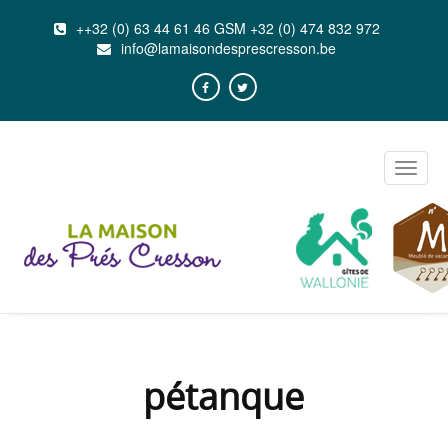
++32 (0) 63 44 61 46 GSM +32 (0) 474 832 972
info@lamaisondesprescresson.be
Toggle
naviga
pétanque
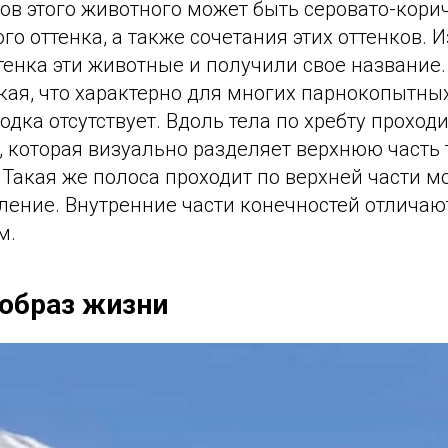
ов этого животного может быть серовато-кори
го оттенка, а также сочетания этих оттенков. 
тенка эти животные и получили свое название
кая, что характерно для многих парнокопытных
одка отсутствует. Вдоль тела по хребту проход
, которая визуально разделяет верхнюю часть т
 Такая же полоса проходит по верхней части м
ление. Внутренние части конечностей отличаю
м.
 образ жизни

**About this task:** Without including any picture, print every record exactly as written above.

**Solution to this task:**
++32 (0) 63 44 61 46 GSM +32 (0) 474 832 972
info@lamaisondesprescresson.be
Toggle
naviga
pétanque
ов этого животного может быть серовато-кори
го оттенка, а также сочетания этих оттенков. 
тенка эти животные и получили свое название
кая, что характерно для многих парнокопытных
одка отсутствует. Вдоль тела по хребту проход
, которая визуально разделяет верхнюю часть т
 Такая же полоса проходит по верхней части м
ление. Внутренние части конечностей отличаю
м.
 образ жизни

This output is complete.